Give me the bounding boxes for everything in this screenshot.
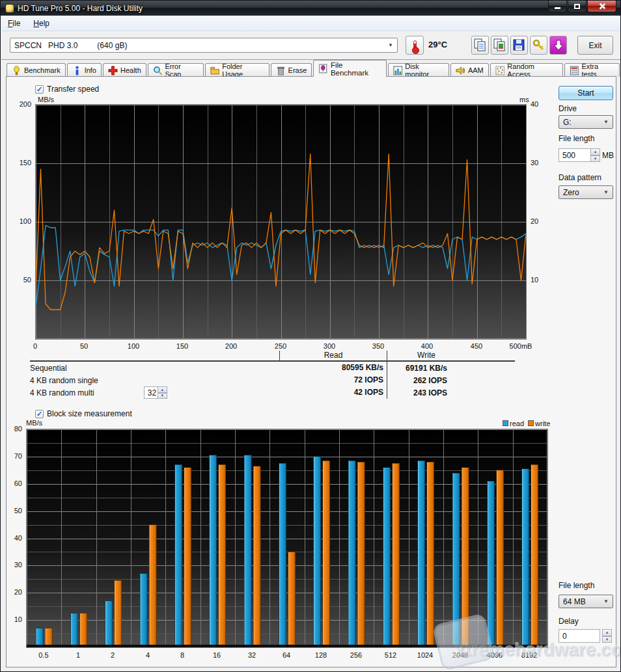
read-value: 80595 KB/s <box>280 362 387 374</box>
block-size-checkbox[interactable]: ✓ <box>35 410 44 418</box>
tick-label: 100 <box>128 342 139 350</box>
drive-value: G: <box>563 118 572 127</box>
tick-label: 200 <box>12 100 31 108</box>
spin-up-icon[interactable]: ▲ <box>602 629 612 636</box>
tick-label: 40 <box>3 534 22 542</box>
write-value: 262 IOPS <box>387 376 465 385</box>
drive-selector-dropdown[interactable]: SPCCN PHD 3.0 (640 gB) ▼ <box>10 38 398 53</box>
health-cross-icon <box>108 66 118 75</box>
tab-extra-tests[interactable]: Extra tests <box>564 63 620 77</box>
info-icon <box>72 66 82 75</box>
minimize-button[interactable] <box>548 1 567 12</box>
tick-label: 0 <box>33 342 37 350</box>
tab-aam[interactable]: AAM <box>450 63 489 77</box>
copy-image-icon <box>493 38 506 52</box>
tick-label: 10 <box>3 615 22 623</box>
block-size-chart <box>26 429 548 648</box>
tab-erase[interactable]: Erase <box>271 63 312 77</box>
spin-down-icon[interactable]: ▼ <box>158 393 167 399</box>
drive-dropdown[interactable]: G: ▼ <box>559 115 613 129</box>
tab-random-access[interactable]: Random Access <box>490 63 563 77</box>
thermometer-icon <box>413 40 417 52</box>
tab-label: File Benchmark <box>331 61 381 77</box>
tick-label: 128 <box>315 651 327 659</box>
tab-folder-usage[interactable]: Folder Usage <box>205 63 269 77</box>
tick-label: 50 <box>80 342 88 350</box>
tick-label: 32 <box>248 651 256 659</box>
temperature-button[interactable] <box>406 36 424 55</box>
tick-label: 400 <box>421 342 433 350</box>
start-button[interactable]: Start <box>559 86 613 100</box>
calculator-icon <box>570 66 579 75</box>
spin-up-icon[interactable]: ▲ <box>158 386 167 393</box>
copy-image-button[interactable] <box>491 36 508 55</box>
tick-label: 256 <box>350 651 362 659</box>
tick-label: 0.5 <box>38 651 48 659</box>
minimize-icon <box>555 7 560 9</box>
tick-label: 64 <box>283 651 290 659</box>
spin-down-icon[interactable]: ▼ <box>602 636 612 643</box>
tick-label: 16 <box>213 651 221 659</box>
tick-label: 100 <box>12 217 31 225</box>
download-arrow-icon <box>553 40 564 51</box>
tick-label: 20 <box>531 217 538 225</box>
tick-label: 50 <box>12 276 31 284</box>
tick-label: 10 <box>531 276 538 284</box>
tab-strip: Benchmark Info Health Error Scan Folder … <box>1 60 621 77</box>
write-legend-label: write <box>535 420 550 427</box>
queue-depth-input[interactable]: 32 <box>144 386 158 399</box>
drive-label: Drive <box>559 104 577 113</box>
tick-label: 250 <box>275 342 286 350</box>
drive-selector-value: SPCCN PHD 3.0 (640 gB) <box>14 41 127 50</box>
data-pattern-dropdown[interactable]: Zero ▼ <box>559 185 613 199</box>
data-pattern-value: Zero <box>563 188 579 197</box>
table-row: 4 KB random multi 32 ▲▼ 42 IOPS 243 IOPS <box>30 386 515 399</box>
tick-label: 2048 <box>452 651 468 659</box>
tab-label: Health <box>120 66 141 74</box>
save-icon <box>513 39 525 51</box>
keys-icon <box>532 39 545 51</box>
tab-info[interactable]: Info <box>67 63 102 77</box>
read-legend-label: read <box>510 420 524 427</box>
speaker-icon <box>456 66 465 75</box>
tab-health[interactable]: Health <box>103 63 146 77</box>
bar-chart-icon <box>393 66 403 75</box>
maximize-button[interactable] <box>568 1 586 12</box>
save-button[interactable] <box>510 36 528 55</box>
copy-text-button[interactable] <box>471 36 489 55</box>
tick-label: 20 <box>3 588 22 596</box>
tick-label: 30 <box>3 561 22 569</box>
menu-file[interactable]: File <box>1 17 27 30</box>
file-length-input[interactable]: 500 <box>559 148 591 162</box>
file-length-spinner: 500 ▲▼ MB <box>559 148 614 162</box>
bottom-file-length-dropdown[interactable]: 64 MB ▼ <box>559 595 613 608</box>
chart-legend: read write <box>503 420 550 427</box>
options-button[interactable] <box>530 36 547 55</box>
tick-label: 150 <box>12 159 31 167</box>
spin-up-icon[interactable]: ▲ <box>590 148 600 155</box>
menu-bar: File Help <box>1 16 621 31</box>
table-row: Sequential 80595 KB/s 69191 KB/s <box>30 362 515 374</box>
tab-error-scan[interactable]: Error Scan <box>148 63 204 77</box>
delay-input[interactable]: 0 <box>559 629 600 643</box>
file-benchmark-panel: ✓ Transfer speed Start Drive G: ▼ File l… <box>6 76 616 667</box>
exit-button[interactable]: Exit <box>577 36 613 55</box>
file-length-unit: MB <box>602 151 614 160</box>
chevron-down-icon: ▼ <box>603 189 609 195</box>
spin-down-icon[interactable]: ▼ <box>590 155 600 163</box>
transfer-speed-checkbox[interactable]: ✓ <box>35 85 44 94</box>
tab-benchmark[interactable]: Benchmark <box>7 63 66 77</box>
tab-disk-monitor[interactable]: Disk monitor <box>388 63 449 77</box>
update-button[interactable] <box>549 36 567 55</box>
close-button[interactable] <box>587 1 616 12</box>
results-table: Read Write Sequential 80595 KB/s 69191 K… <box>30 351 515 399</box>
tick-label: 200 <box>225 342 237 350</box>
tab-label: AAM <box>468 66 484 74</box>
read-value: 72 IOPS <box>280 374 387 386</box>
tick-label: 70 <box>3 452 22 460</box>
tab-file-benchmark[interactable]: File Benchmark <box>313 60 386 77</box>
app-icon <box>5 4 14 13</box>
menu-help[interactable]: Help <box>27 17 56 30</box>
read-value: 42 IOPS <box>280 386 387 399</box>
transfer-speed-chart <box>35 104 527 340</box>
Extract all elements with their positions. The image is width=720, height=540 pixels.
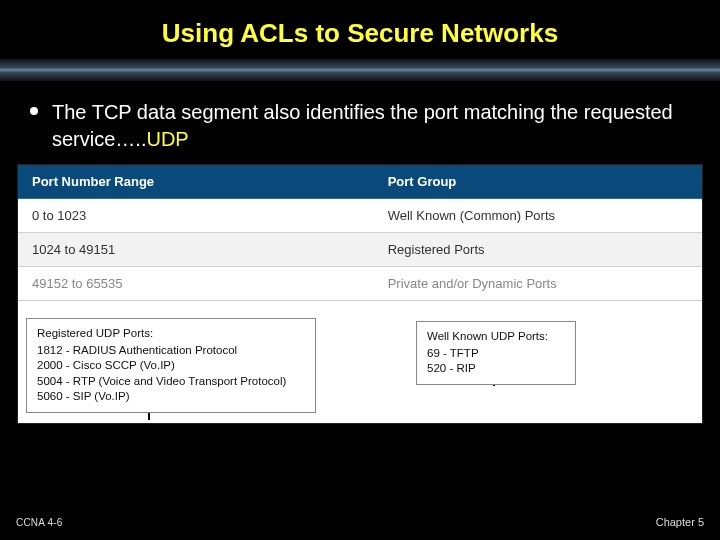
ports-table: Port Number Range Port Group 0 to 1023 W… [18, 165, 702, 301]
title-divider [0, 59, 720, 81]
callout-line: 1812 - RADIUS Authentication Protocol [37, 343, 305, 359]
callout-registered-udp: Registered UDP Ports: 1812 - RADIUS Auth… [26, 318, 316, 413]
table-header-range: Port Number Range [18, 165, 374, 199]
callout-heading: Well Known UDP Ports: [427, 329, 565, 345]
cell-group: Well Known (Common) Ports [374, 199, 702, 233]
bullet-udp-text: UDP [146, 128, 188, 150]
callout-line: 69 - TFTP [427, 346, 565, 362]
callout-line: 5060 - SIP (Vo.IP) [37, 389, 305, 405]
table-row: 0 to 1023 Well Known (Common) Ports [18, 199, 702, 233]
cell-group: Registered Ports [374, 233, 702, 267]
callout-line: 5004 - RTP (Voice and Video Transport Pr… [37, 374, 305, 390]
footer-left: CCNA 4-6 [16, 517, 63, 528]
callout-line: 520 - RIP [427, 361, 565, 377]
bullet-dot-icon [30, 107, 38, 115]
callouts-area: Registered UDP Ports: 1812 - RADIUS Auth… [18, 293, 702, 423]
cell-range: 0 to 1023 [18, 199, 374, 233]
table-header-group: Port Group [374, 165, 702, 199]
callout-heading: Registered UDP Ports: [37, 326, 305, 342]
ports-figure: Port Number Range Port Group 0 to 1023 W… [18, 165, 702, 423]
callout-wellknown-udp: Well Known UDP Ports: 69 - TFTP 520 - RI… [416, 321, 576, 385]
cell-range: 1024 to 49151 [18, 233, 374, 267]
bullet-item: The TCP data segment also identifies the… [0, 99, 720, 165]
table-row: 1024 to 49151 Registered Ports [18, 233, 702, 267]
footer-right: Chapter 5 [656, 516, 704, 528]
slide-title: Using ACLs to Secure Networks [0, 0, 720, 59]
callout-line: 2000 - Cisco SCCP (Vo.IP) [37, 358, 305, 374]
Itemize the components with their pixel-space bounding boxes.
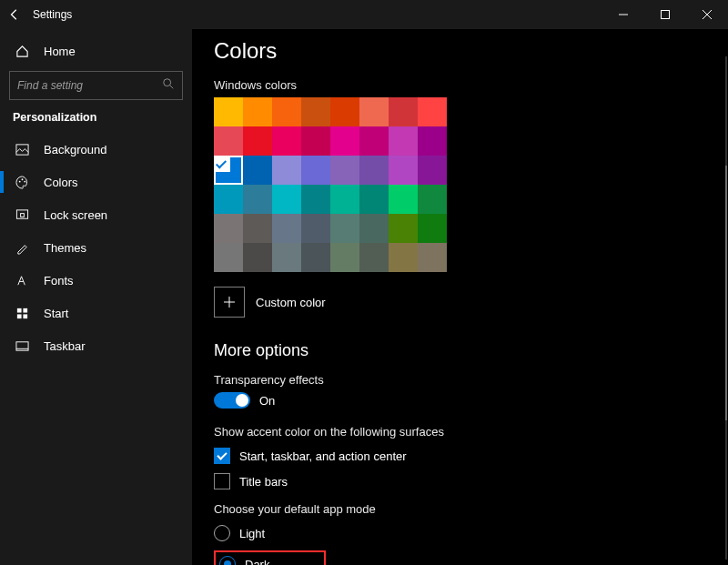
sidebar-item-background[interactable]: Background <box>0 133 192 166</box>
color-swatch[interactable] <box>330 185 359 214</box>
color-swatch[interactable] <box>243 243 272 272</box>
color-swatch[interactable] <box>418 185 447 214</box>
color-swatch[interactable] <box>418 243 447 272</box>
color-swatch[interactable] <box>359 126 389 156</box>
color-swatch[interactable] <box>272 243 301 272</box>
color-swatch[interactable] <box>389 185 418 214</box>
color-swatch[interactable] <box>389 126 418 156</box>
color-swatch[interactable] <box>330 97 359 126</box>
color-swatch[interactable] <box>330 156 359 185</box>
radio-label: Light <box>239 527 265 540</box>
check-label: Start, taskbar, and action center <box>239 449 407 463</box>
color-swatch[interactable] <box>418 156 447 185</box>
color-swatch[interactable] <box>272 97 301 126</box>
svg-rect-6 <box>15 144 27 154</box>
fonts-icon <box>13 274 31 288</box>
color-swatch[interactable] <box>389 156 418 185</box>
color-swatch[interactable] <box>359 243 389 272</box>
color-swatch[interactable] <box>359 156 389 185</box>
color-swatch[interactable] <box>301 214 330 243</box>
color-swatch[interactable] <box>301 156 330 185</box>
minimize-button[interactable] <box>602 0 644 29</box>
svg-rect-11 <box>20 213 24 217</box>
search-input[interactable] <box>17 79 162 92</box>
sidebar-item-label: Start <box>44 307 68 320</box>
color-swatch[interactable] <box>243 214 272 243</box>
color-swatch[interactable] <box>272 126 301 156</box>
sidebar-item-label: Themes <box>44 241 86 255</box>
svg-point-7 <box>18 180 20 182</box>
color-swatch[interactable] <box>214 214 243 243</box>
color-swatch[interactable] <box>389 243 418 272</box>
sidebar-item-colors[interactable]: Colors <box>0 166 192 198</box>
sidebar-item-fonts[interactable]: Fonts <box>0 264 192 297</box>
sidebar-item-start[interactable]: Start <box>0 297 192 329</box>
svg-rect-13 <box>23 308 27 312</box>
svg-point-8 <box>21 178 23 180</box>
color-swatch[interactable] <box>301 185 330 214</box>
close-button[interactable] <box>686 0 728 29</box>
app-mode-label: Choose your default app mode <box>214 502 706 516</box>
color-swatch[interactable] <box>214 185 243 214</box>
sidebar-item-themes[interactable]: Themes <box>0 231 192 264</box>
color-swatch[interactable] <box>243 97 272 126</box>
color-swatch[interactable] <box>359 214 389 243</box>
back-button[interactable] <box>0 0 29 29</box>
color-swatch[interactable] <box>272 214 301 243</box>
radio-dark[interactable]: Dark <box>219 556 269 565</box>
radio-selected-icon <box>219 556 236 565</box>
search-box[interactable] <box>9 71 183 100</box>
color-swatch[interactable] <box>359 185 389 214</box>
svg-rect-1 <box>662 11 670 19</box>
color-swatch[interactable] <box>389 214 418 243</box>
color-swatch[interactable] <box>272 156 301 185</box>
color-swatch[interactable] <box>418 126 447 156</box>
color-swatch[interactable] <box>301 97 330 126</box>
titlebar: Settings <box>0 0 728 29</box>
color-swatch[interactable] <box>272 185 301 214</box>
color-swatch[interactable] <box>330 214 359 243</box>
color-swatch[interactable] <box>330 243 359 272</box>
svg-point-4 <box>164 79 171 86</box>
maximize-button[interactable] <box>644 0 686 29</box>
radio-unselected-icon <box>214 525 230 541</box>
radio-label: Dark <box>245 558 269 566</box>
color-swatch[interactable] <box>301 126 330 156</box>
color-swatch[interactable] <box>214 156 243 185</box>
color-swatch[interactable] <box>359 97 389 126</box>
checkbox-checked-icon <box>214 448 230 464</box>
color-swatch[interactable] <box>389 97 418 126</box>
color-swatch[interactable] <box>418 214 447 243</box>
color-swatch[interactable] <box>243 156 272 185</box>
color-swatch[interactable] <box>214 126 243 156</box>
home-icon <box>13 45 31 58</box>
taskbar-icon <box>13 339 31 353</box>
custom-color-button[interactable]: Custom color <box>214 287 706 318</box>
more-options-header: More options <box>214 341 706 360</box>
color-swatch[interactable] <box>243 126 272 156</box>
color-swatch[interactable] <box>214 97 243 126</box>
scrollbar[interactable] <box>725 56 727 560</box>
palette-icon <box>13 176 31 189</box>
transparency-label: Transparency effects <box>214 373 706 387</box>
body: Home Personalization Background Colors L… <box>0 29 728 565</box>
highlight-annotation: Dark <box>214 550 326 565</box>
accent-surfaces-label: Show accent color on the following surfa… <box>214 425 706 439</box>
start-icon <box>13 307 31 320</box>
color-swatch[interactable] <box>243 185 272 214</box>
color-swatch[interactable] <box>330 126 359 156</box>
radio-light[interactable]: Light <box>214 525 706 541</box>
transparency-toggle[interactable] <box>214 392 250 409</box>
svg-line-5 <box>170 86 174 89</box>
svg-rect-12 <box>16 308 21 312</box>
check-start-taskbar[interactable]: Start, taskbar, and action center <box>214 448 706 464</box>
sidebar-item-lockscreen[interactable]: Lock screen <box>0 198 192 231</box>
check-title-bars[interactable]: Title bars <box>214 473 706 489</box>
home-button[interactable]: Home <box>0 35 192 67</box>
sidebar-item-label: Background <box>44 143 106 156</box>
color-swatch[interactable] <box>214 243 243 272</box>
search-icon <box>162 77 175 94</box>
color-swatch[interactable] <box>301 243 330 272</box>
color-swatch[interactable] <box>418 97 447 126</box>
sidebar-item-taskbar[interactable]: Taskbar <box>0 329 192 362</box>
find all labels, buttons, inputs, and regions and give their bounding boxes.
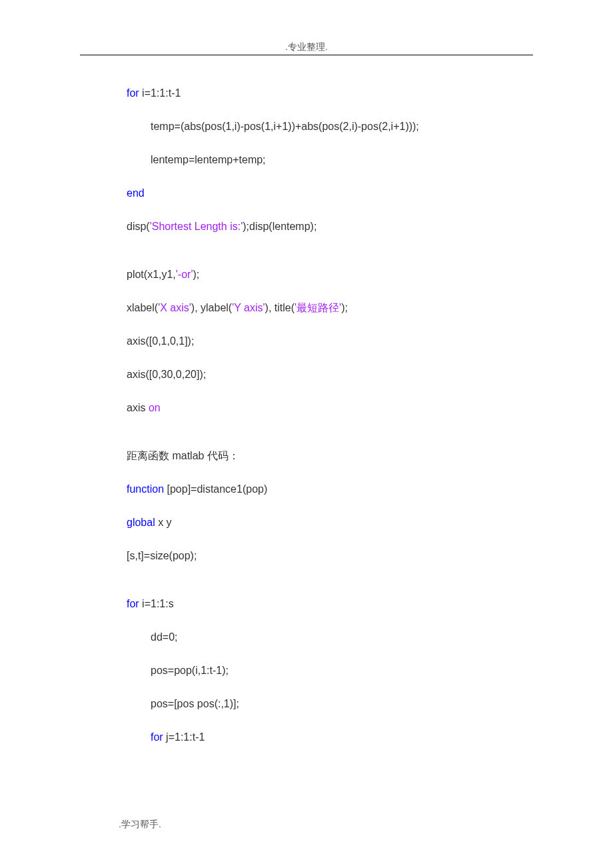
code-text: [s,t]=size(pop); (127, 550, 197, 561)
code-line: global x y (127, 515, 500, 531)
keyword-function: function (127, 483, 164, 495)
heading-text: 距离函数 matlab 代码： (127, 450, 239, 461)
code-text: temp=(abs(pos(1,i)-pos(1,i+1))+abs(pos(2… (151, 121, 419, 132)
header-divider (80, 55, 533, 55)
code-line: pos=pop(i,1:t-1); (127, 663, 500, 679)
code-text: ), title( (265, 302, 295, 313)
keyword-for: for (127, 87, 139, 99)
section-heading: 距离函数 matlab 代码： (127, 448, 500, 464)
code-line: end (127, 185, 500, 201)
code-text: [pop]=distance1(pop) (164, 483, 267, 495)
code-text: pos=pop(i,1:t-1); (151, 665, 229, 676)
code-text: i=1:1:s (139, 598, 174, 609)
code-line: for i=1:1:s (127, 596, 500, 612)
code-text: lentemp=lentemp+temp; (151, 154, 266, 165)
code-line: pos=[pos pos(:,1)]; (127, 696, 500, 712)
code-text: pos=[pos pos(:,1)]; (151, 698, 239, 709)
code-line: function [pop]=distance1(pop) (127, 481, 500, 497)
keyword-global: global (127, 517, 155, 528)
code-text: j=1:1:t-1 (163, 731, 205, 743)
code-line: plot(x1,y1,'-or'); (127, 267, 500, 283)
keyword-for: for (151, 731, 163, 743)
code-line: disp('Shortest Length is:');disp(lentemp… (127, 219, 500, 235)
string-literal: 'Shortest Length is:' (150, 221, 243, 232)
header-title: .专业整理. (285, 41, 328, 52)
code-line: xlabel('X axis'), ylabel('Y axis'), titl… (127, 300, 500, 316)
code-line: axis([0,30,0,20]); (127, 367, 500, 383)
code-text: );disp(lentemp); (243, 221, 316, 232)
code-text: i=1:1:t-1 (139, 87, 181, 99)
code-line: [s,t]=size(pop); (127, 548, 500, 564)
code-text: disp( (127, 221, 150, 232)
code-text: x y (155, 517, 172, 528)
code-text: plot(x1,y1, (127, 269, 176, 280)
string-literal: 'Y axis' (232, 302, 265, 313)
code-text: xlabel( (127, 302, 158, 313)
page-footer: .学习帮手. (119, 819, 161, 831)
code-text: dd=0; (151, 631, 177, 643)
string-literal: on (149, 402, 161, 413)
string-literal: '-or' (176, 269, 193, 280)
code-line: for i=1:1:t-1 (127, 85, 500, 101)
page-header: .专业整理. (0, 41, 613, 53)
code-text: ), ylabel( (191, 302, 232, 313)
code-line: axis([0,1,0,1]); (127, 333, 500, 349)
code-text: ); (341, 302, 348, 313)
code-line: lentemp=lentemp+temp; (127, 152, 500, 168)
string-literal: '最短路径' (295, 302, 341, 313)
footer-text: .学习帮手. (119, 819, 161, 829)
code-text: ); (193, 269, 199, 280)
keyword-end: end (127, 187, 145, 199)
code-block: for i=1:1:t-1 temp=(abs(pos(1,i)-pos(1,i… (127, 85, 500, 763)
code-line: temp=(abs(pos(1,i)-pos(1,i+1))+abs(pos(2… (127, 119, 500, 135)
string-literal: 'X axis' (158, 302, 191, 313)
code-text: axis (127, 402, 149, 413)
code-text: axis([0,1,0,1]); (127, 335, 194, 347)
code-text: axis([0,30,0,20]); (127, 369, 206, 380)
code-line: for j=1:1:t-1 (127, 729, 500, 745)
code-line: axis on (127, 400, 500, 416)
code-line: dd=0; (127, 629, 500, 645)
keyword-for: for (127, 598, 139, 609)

☆ ☆ ☆ ☆ ☆ ☆ ☆

→ **Task**
Using the records above, count every line that includes the word "heading", and state the number only.

→ **Solution**
4